Re: Collation version tracking for macOS

From: Jeremy Schneider <schneider(at)ardentperf(dot)com>
To: Peter Geoghegan <pg(at)bowt(dot)ie>
Cc: Thomas Munro <thomas(dot)munro(at)gmail(dot)com>, Jim Nasby <nasbyj(at)amazon(dot)com>, Tom Lane <tgl(at)sss(dot)pgh(dot)pa(dot)us>, Peter Eisentraut <peter(dot)eisentraut(at)enterprisedb(dot)com>, pgsql-hackers <pgsql-hackers(at)postgresql(dot)org>
Subject: Re: Collation version tracking for macOS
Date: 2022-06-09 17:54:01
Message-ID: EF3786A4-4254-456F-A9B8-C12C4AF3156C@ardentperf.com
Views: Raw Message | Whole Thread | Download mbox | Resend email
Thread:
Lists: pgsql-hackers


> On Jun 8, 2022, at 22:40, Peter Geoghegan <pg(at)bowt(dot)ie> wrote:
>
> On Wed, Jun 8, 2022 at 10:24 PM Jeremy Schneider
> <schneider(at)ardentperf(dot)com> wrote:
>> Even if PG supports two versions of ICU, how does someone actually go about removing every dependency on the old version and replacing it with the new?
>
> They simply REINDEX, without changing anything. The details are still
> fuzzy, but at least that's what I was thinking of.
>
>> Can it be done without downtime? Can it be done without modifying a running application?
>
> Clearly the only way that we can ever transition to a new "physical
> collation" is by reindexing using a newer ICU version. And clearly
> there is going to be a need to fully deprecate any legacy version of
> ICU on a long enough timeline. There is just no getting around that.

I’m probably just going to end up rehashing the old threads I haven’t read yet…

One challenge with this approach is you have things like sort-merge joins that require the same collation across multiple objects. So I think you’d need to keep all the old indexes around until you have new indexes available for all objects in a database, and somehow the planner would need to be smart enough to dynamically figure out old vs new versions on a query-by-query basis. May need an atomic database-wide cutover; running a DB with internally mixed collation versions doesn’t seem like a small challenge. It would require enough disk space for two copies of all indexes, and queries would change which indexes they use in a way that wouldn’t be immediately obvious to users or app dev. Suddenly switching to or from a differently-bloated index could result in confusing and sudden performance changes.

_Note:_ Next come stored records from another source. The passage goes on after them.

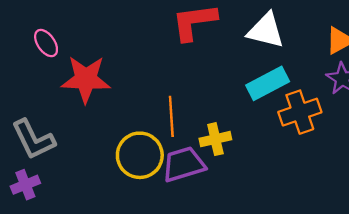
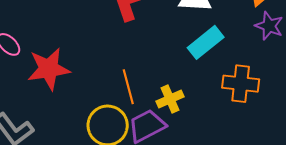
orange cross: (300, 112) -> (241, 84), moved, turned 36

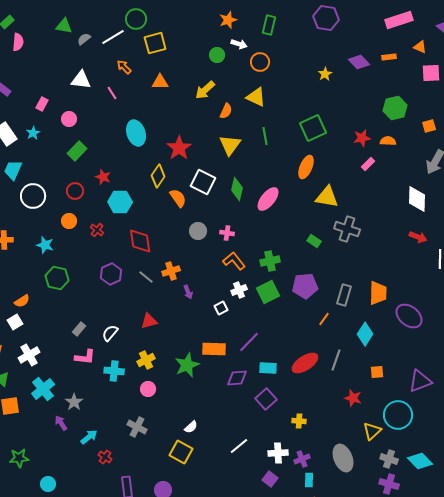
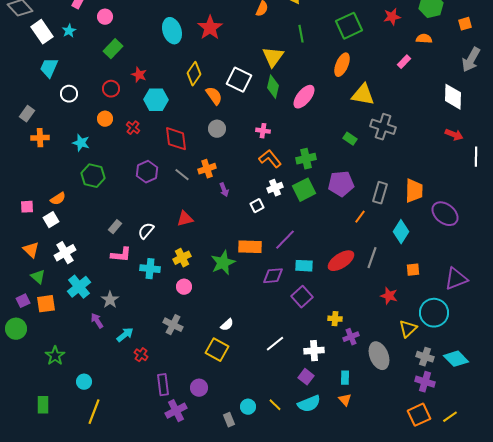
red star: (362, 138) -> (392, 17), moved
yellow triangle: (230, 145) -> (273, 57), moved
red star: (179, 148) -> (210, 28), moved
white circle: (33, 196) -> (69, 94), size x0.7
gray circle: (198, 231) -> (217, 129), moved
green star: (19, 458) -> (55, 356), turned -30
purple cross: (302, 459) -> (351, 337), moved

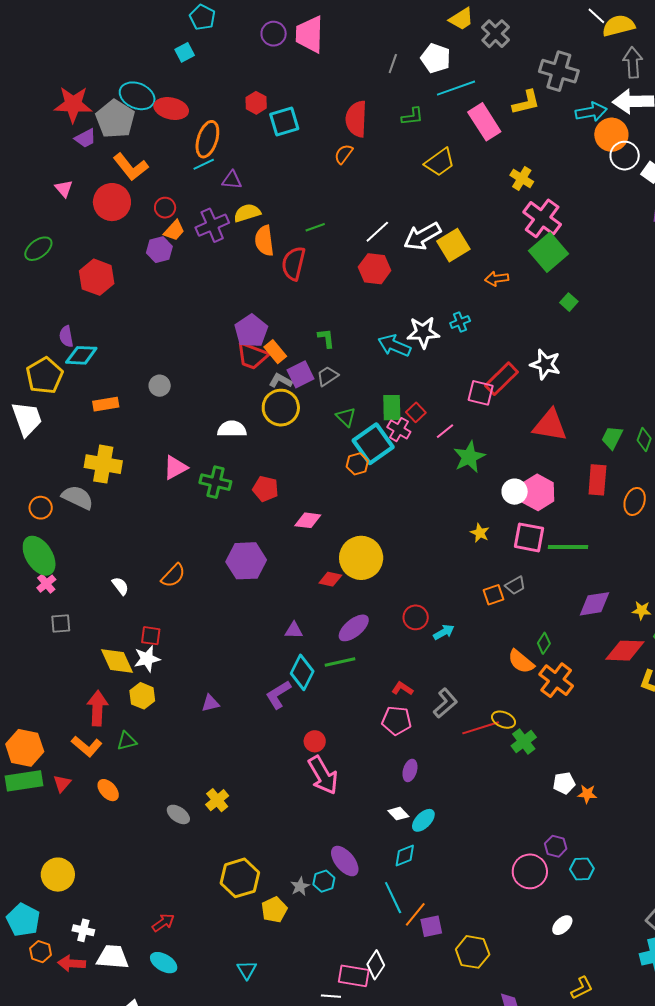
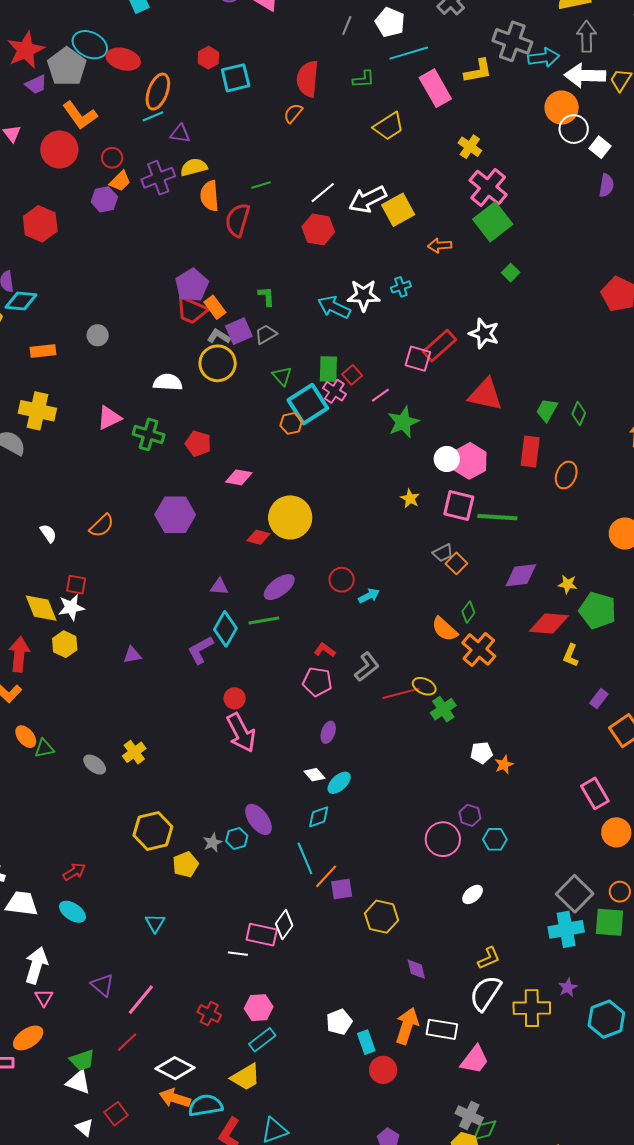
red star: (73, 104) -> (26, 50), turned -30
cyan arrow: (591, 112) -> (544, 58), moved
orange square: (493, 595) -> (456, 563), moved, turned -30
green triangle: (127, 741) -> (44, 748), moved
orange star: (587, 794) -> (504, 765), turned -30

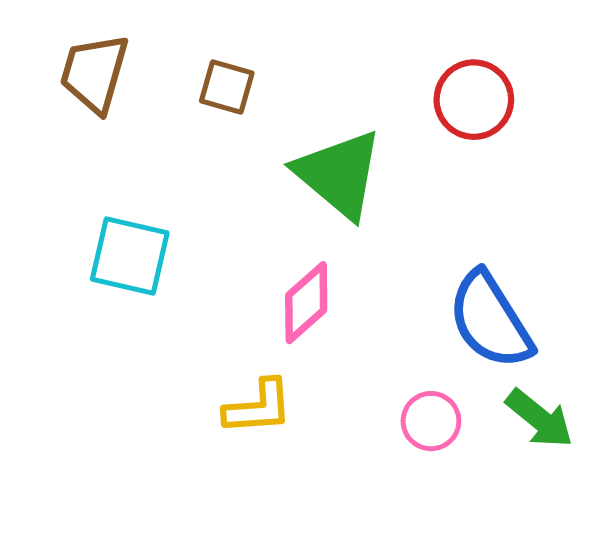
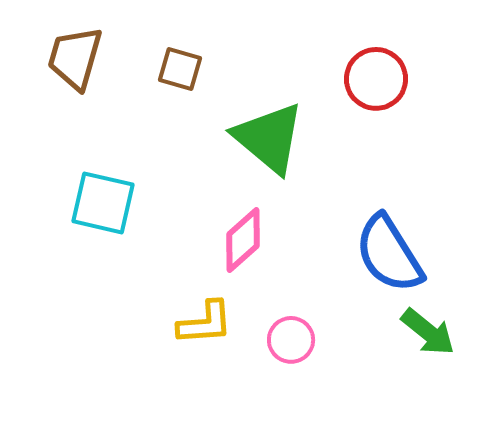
pink circle: (431, 421) -> (291, 340), moved

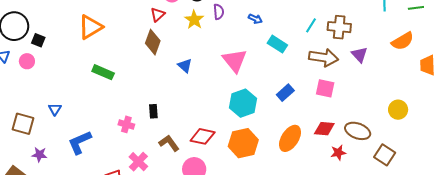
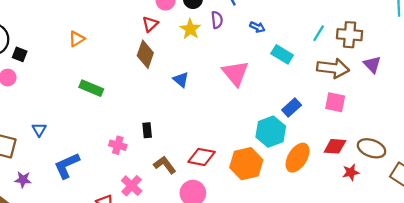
orange triangle: (90, 27) -> (77, 39), size x0.6
cyan hexagon: (243, 103) -> (271, 132), moved

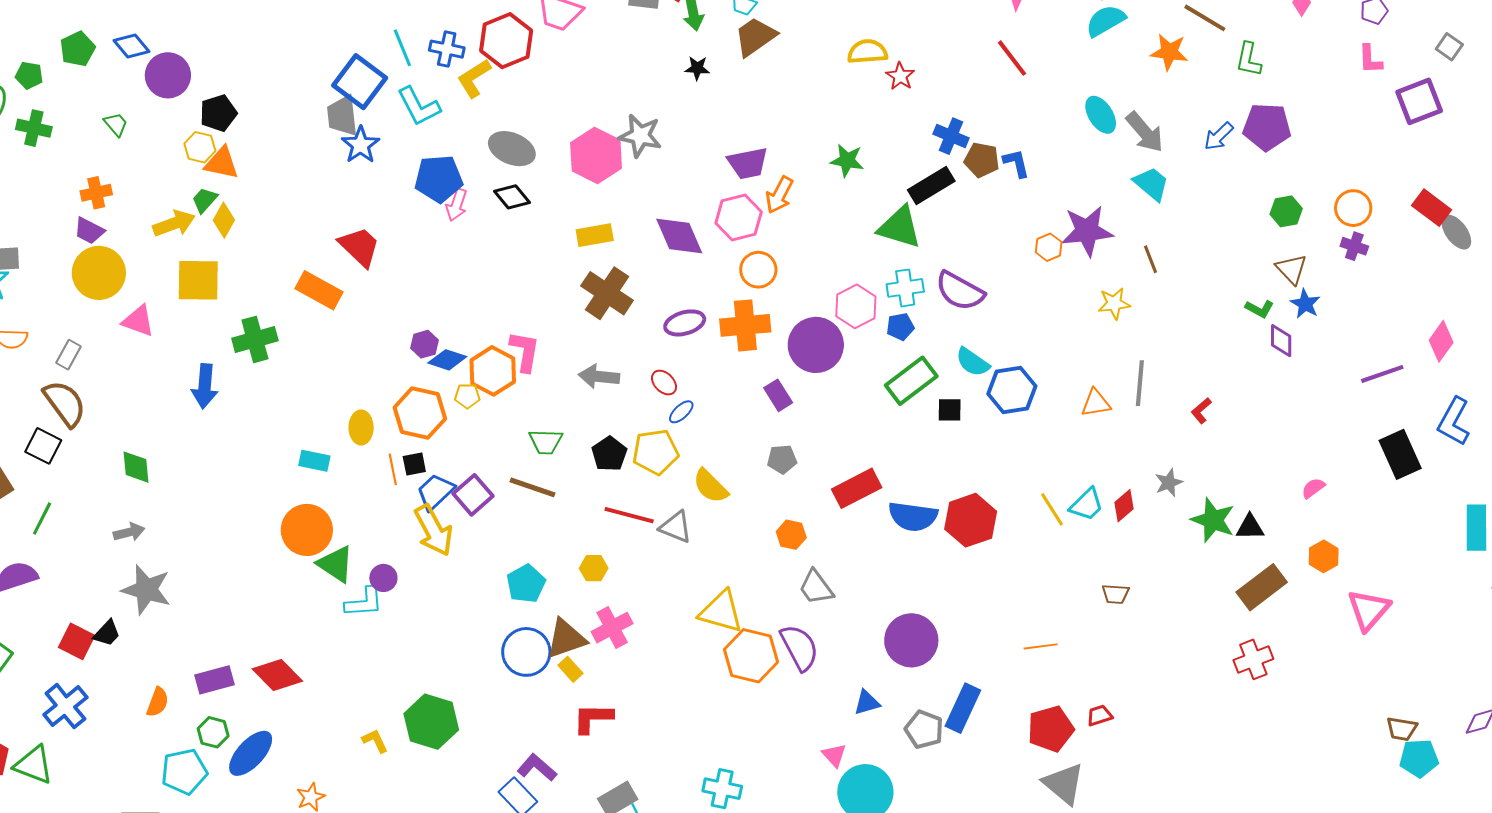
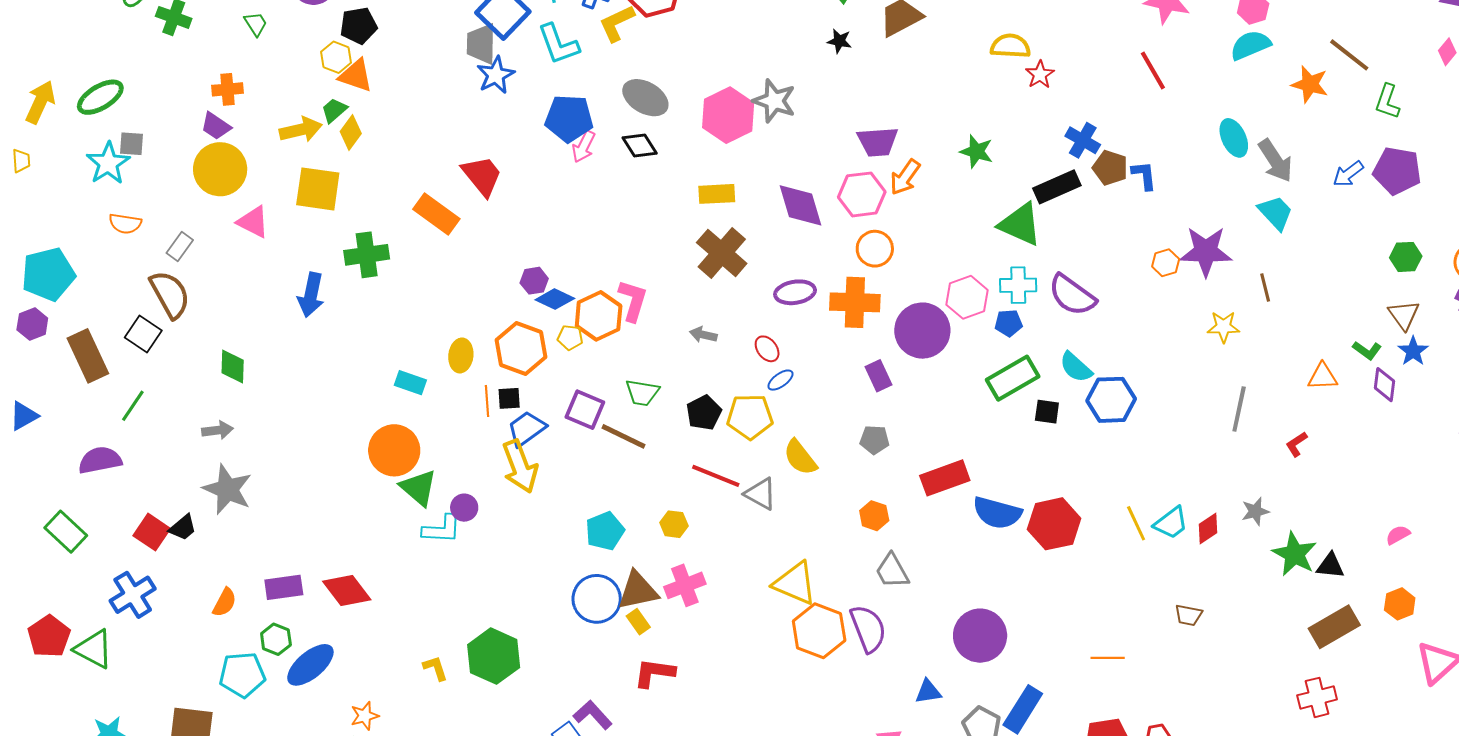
gray arrow: (599, 377) -> (703, 335), size x0.7
orange triangle: (1096, 403) -> (1323, 377), moved
purple square: (473, 495) -> (585, 410), moved, turned -33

Also there would still need to be a plan to address all the other non-index objects where collation is used, as has been mentioned before.

And given the current architecture, that final “alter database update default collation” command still seems awful risky, bug-prone and difficult to get correct. At least it seems that way to me.

At a minimum, this is a very big project and it seems to me like it may be wise to get more end-to-end fleshing out of the plans before committing incremental pieces in core (which could end up being misguided if the plan doesn’t work as well as assumed). Definitely doesn’t seem to me like anything that will happen in a year or two.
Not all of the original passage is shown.